Let $m,n$ be positive integers with $m\mid n$. I want to compute $$ \mathrm{Ext}_{\mathbb{Z}/n\mathbb{Z}}^i (\mathbb{Z}/m\mathbb{Z},\mathbb{Z}/m\mathbb{Z}) \qquad \mathrm{Tor}^{\mathbb{Z}/n\mathbb{Z}}_i (\mathbb{Z}/m\mathbb{Z},\mathbb{Z}/m\mathbb{Z}) $$ for $i \ge 0$. At first, I thought that the way to do this was to find a projective resolution of $\mathbb{Z}/m\mathbb{Z}$ as a $\mathbb{Z}/n\mathbb{Z}$-module, and I didn't know how to do that, so asked about it in an earlier question (What is a projective resolution of $\mathbb{Z}/m\mathbb{Z}$ as a $\mathbb{Z}/n\mathbb{Z}$-module?).

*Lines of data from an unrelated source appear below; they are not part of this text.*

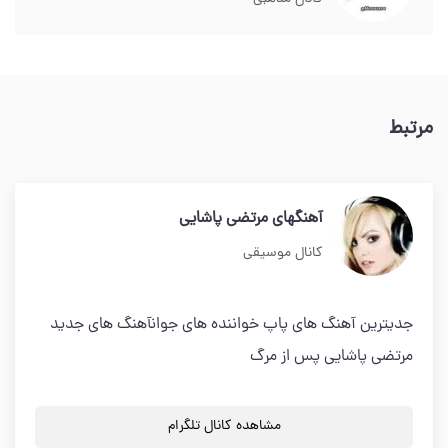
مرتبط
آهنگهای مرتضی پاشایی
کانال موسیقی
جدیترین آهنگ های پاپ خواننده های جوانآهنگ های جدید
مرتضی پاشایی پس از مرگ
مشاهده کانال تلگرام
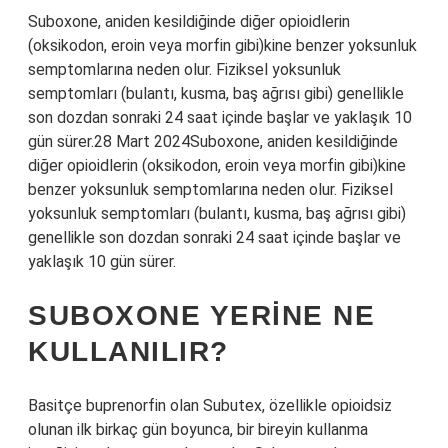
Suboxone, aniden kesildiğinde diğer opioidlerin
(oksikodon, eroin veya morfin gibi)kine benzer yoksunluk
semptomlarına neden olur. Fiziksel yoksunluk
semptomları (bulantı, kusma, baş ağrısı gibi) genellikle
son dozdan sonraki 24 saat içinde başlar ve yaklaşık 10
gün sürer.28 Mart 2024Suboxone, aniden kesildiğinde
diğer opioidlerin (oksikodon, eroin veya morfin gibi)kine
benzer yoksunluk semptomlarına neden olur. Fiziksel
yoksunluk semptomları (bulantı, kusma, baş ağrısı gibi)
genellikle son dozdan sonraki 24 saat içinde başlar ve
yaklaşık 10 gün sürer.
SUBOXONE YERINE NE
KULLANILIR?
Basitçe buprenorfin olan Subutex, özellikle opioidsiz
olunan ilk birkaç gün boyunca, bir bireyin kullanma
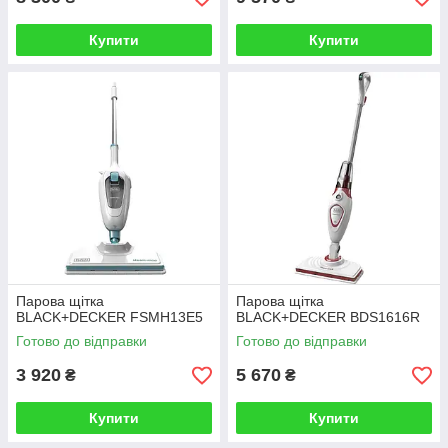
Купити
Купити
Парова щітка
Парова щітка
BLACK+DECKER FSMH13E5
BLACK+DECKER BDS1616R
Готово до відправки
Готово до відправки
3 920
5 670
₴
₴
Купити
Купити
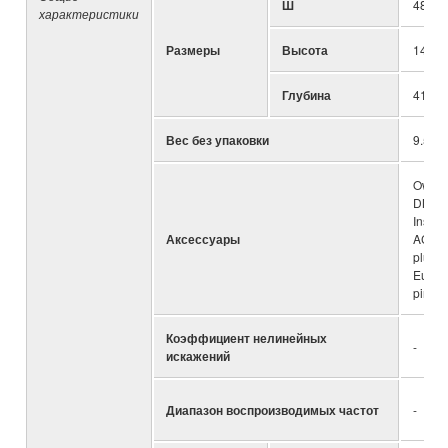
Ш
480mm
характеристики
Размеры
Высота
145mm
Глубина
411.5
Вес без упаковки
9.5kg;
Owner
DME D
Instal
Аксессуары
AC po
plug c
Eurobl
pin Eu
Коэффициент нелинейных
-
искажений
Диапазон воспроизводимых частот
-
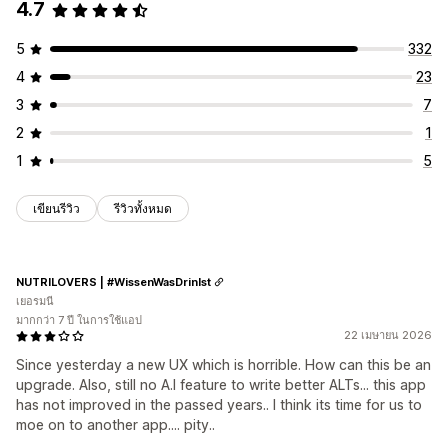
4.7
5
332
4
23
3
7
2
1
1
5
เขียนรีวิว
รีวิวทั้งหมด
NUTRILOVERS | #WissenWasDrinIst
เยอรมนี
มากกว่า 7 ปี ในการใช้แอป
22 เมษายน 2026
Since yesterday a new UX which is horrible. How can this be an
upgrade. Also, still no A.I feature to write better ALTs... this app
has not improved in the passed years.. I think its time for us to
moe on to another app.... pity..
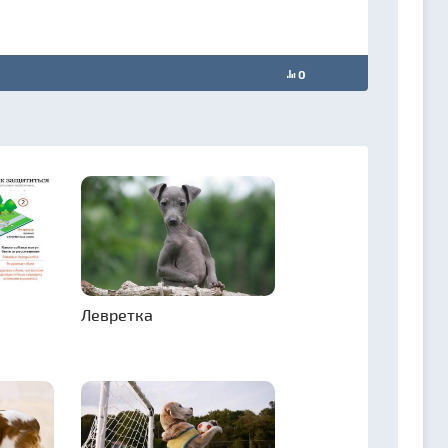
0
Левретка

However, the answer seems to depend on whether $m$ has repeated prime factors of $n$, so this doesn't seem like the way to compute these Ext and Tor groups. Is there a better way to do this?
I'll write $Z_n$ for $\Bbb Z/n\Bbb Z$ to reduce typing. Then a projective resolution of $Z_m$ as a $Z_n$-module goes like this $$\cdots\to Z_n\xrightarrow{\times n/m} Z_n\xrightarrow{\times m} Z_n\xrightarrow{\times n/m} Z_n\to Z_m\to0.$$ Dropping the final $Z_m$ and tensoring with $Z_m$, the Tor groups are the homology groups of $$\cdots\to Z_m\xrightarrow{\times n/m} Z_m\xrightarrow{\times m} Z_m\xrightarrow{\times n/m} Z_m\to0.$$ Then $\times m$ maps are 0, so the even Tor groups are all equal the cokernel of the multiplication of $n/m$ on $Z_m$ and the odd Tor groups equal the kernel of this map. I don't have the energy to compute these further or look at the Ext groups...